Additionally, Ghanaian health services used the Surveillance Outbreak and Response Management and Analysis System (SORMAS), a centralized data reporting system developed in Nigeria, to track COVID-19 cases in real time in resource-limited settings. Health and laboratory workers collected and compiled digital data—including case counts and positive and negative COVID-19 tests—in SORMAS, which enabled easy data sharing with all levels of the health system and with the media.

Read more about SORMAS in Nigeria here: https://www.exemplars.health/emerging-topics/epidemic-preparedness-and-response/digital-health-tools/sormas-nigeria

These preexisting tools and systems had some shortcomings, however, such as limited infrastructure (including internet connectivity for data reporting systems), supplies (including tablets and testing equipment and reagents), and capacity for data coordination.

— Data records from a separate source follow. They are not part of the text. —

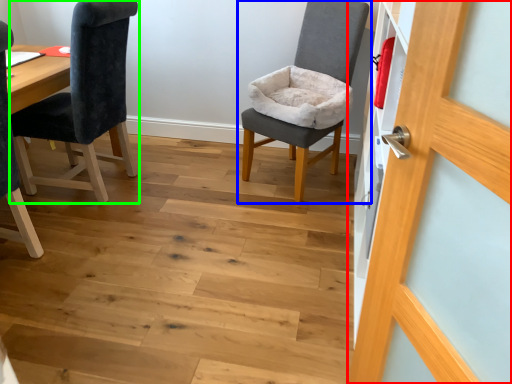 Question: Considering the real-world distances, which object is closest to door (highlighted by a red box)? chair (highlighted by a blue box) or chair (highlighted by a green box).

Choices:
 (A) chair
 (B) chair

Answer: (A) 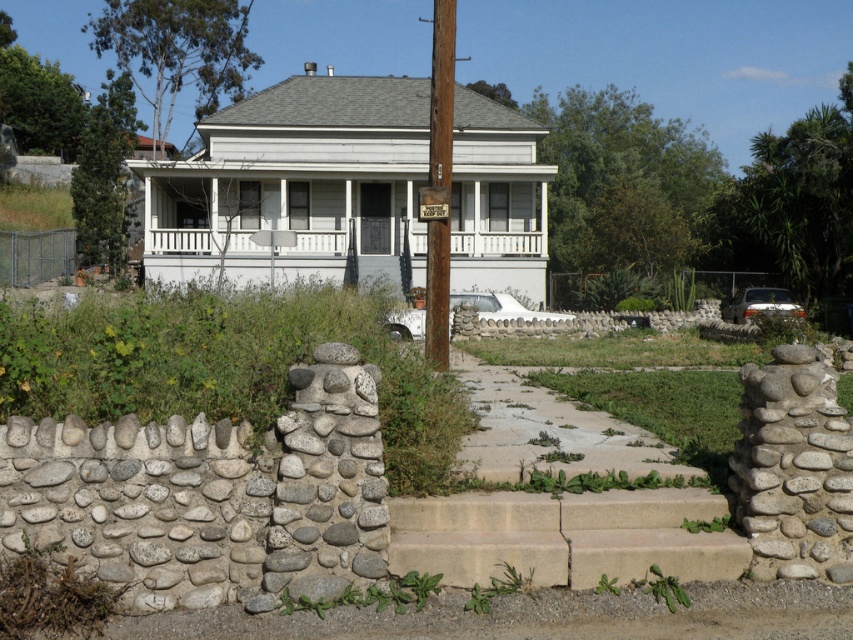 Which of these two, white painted wood porch at center or silver metallic sedan at right, stands shorter?

With less height is white painted wood porch at center.

Can you confirm if white painted wood porch at center is bigger than silver metallic sedan at right?

Actually, white painted wood porch at center might be smaller than silver metallic sedan at right.

Is point (178, 241) positioned before point (764, 289)?

That is True.

Identify the location of white painted wood porch at center. This screenshot has height=640, width=853. (498, 243).

Which of these two, white matte truck at center or silver metallic sedan at right, stands shorter?

With less height is white matte truck at center.

Between point (494, 292) and point (743, 296), which one is positioned behind?

The point (743, 296) is more distant.

Where is `white matte truck at center`? This screenshot has width=853, height=640. white matte truck at center is located at coordinates (502, 307).

Is brown wooden telegraph pole at center in front of white matte truck at center?

Yes, it is in front of white matte truck at center.

Does brown wooden telegraph pole at center appear under white matte truck at center?

No.

This screenshot has width=853, height=640. What are the coordinates of `brown wooden telegraph pole at center` in the screenshot? It's located at (440, 92). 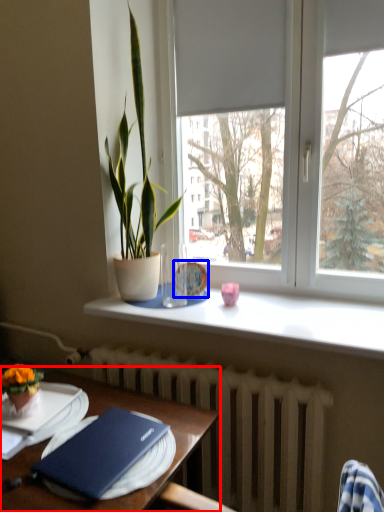 Question: Among these objects, which one is nearest to the camera, table (highlighted by a red box) or tableware (highlighted by a blue box)?

Choices:
 (A) table
 (B) tableware

Answer: (A) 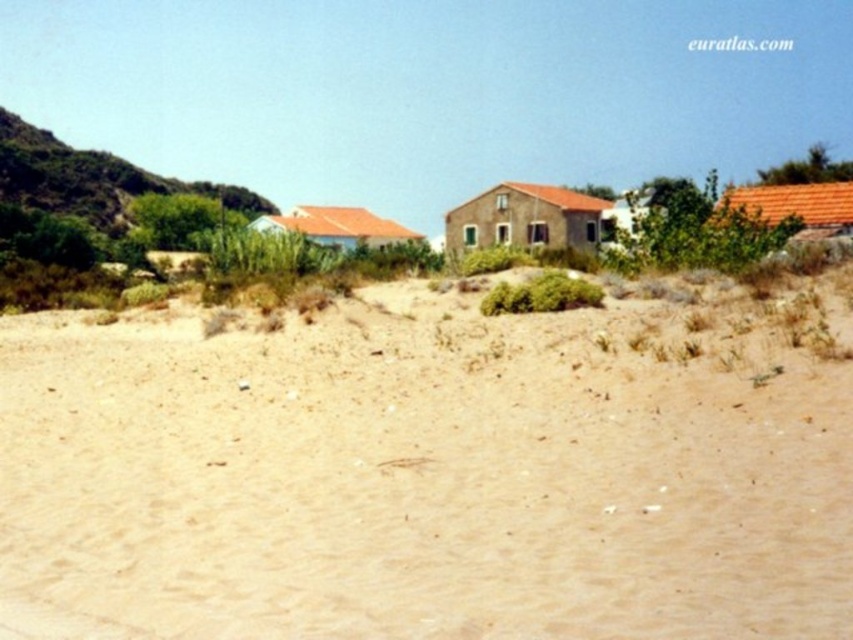 Question: Does light brown sand at lower center appear on the left side of green shrubbery at left?

Choices:
 (A) no
 (B) yes

Answer: (A)

Question: Does light brown sand at lower center appear over green shrubbery at left?

Choices:
 (A) no
 (B) yes

Answer: (A)

Question: Can you confirm if light brown sand at lower center is smaller than green shrubbery at left?

Choices:
 (A) no
 (B) yes

Answer: (B)

Question: Which object is closer to the camera taking this photo?

Choices:
 (A) green shrubbery at left
 (B) light brown sand at lower center

Answer: (B)

Question: Which point appears farthest from the camera in this image?

Choices:
 (A) (9, 195)
 (B) (631, 524)

Answer: (A)

Question: Among these objects, which one is nearest to the camera?

Choices:
 (A) green shrubbery at left
 (B) light brown sand at lower center

Answer: (B) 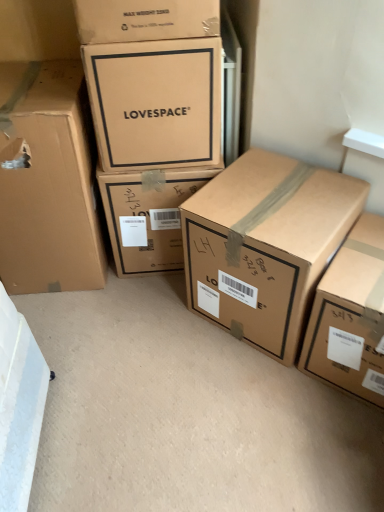 Question: Does matte cardboard box at upper center, the fourth box positioned from the right, have a lesser width compared to matte cardboard box at left, the 5th box in the right-to-left sequence?

Choices:
 (A) no
 (B) yes

Answer: (B)

Question: Does matte cardboard box at upper center, the fourth box positioned from the right, have a lesser height compared to matte cardboard box at left, the 5th box in the right-to-left sequence?

Choices:
 (A) yes
 (B) no

Answer: (A)

Question: Is matte cardboard box at upper center, placed as the second box when sorted from left to right, at the right side of matte cardboard box at left, the 5th box in the right-to-left sequence?

Choices:
 (A) no
 (B) yes

Answer: (B)

Question: Considering the relative sizes of matte cardboard box at upper center, the fourth box positioned from the right, and matte cardboard box at left, marked as the 1th box in a left-to-right arrangement, in the image provided, is matte cardboard box at upper center, the fourth box positioned from the right, bigger than matte cardboard box at left, marked as the 1th box in a left-to-right arrangement,?

Choices:
 (A) no
 (B) yes

Answer: (A)

Question: Can you confirm if matte cardboard box at upper center, placed as the second box when sorted from left to right, is positioned to the left of matte cardboard box at left, the 5th box in the right-to-left sequence?

Choices:
 (A) yes
 (B) no

Answer: (B)

Question: Is matte cardboard box at upper center, the fourth box positioned from the right, facing towards matte cardboard box at left, the 5th box in the right-to-left sequence?

Choices:
 (A) yes
 (B) no

Answer: (B)

Question: Does matte cardboard box at left, the 5th box in the right-to-left sequence, have a greater height compared to brown cardboard box at center, the 2th box in the right-to-left sequence?

Choices:
 (A) no
 (B) yes

Answer: (B)

Question: From a real-world perspective, is matte cardboard box at left, the 5th box in the right-to-left sequence, beneath brown cardboard box at center, which ranks as the 4th box in left-to-right order?

Choices:
 (A) no
 (B) yes

Answer: (A)

Question: Can brown cardboard box at center, the 2th box in the right-to-left sequence, be found inside matte cardboard box at left, marked as the 1th box in a left-to-right arrangement?

Choices:
 (A) yes
 (B) no

Answer: (B)

Question: From the image's perspective, is matte cardboard box at left, the 5th box in the right-to-left sequence, located beneath brown cardboard box at center, the 2th box in the right-to-left sequence?

Choices:
 (A) yes
 (B) no

Answer: (B)

Question: Is matte cardboard box at left, marked as the 1th box in a left-to-right arrangement, in front of brown cardboard box at center, which ranks as the 4th box in left-to-right order?

Choices:
 (A) no
 (B) yes

Answer: (A)

Question: Can you confirm if matte cardboard box at left, the 5th box in the right-to-left sequence, is wider than brown cardboard box at center, which ranks as the 4th box in left-to-right order?

Choices:
 (A) no
 (B) yes

Answer: (B)

Question: Is matte cardboard box at upper center, the fourth box positioned from the right, closer to camera compared to matte cardboard box at center, the 3th box in the right-to-left sequence?

Choices:
 (A) no
 (B) yes

Answer: (B) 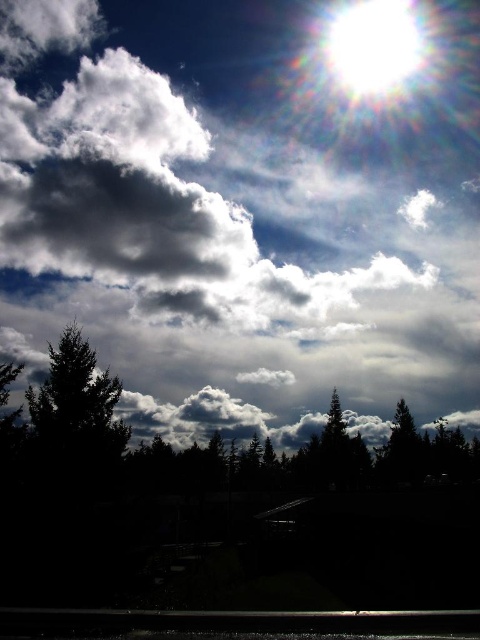 Is point (75, 474) positioned behind point (389, 17)?

No, (75, 474) is closer to viewer.

Can you confirm if dark green textured tree at left is positioned above white glossy sun at upper center?

Actually, dark green textured tree at left is below white glossy sun at upper center.

Identify the location of dark green textured tree at left. (75, 412).

Between white glossy sun at upper center and green matte tree at lower right, which one appears on the left side from the viewer's perspective?

From the viewer's perspective, green matte tree at lower right appears more on the left side.

Does white glossy sun at upper center have a lesser height compared to green matte tree at lower right?

No.

In order to click on white glossy sun at upper center in this screenshot , I will do `click(373, 48)`.

Which is below, bright white sun at upper center or white glossy sun at upper center?

bright white sun at upper center is lower down.

Who is more distant from viewer, [252,260] or [332,24]?

The point [332,24] is more distant.

Locate an element on the screen. The image size is (480, 640). bright white sun at upper center is located at coordinates (240, 214).

Locate an element on the screen. Image resolution: width=480 pixels, height=640 pixels. bright white sun at upper center is located at coordinates (240, 214).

Before health workers confirmed Ghana’s first cases of COVID-19 in March 2020, the disease surveillance department of the Ghana Health Service devised a strategy to repurpose the sentinel surveillance system for tracing, testing, and treating infected and high-risk people with influenza-like illnesses.67 To prevent COVID-19 from entering the country, the Ghana Health Service and the FETP organized trainings at the Kotoka International Airport and other points of entry in laboratory testing, symptom monitoring, and quarantine enforcement.8 The Ghana Health Service and FETP staff and alumni were also trained in contact tracing for COVID-19.68,67

Other approaches to COVID-19 surveillance in Ghana included:

  • Active surveillance: During the partial lockdown starting on March 30, 2020, in Greater Accra and Greater Kumasi, the Ghana Health Service performed active case searches and contact tracing. Through this active surveillance approach, health authorities identified 63% of confirmed cases—93% of which were asymptomatic. 67
  • Passive surveillance: This includes voluntary walk-in screening for COVID-19 at health care facilities and testing centers.
  • Aggregated routine surveillance: Health authorities created a public online dashboard drawing from DHIMS data that included case and death counts, hospitalizations, and hospital discharges, in the aggregate and by age group.69
  • Syndromic (clinical) surveillance: In the early months of the COVID-19 pandemic, Ghana adopted and strictly followed the WHO recommendations for case identification and testing, and health authorities encouraged individuals who experienced some of the symptoms of COVID-19 (such as cough, difficulty breathing, and loss of taste and smell) to report to the nearest health facility. Hospitals, clinics, and health centers also identified suspected cases.70
  • Virological surveillance: PCR testing was the main tool used to detect COVID-19 cases in Ghana.
  • Digital surveillance: Ghana developed a COVID-19 tracker that individuals could use to assess and report their own symptoms to health workers via the app or website.71 The tracker also used crowd-sourcing data to share location information for confirmed COVID-19 cases to help health authorities identify hotspots and high-risk communities.72
  • Genomic surveillance: Genomic sequencing of SARS-CoV-2 by Ghanaian scientists73 informed policy decisions such as mandatory quarantine.

 

 

 

 

In general, key informants noted that official decisions to implement public health and social measures to slow the spread of COVID-19 relied in large part on surveillance data and WHO recommendations. For example, the Ghana Health Service sought the support of external experts and relied on Ghanaian infectious disease modelers to assess the effectiveness of different interventions. These models, which also forecast or predicted different epidemic scenarios, helped officials discern where to direct scare resources for the greatest impact.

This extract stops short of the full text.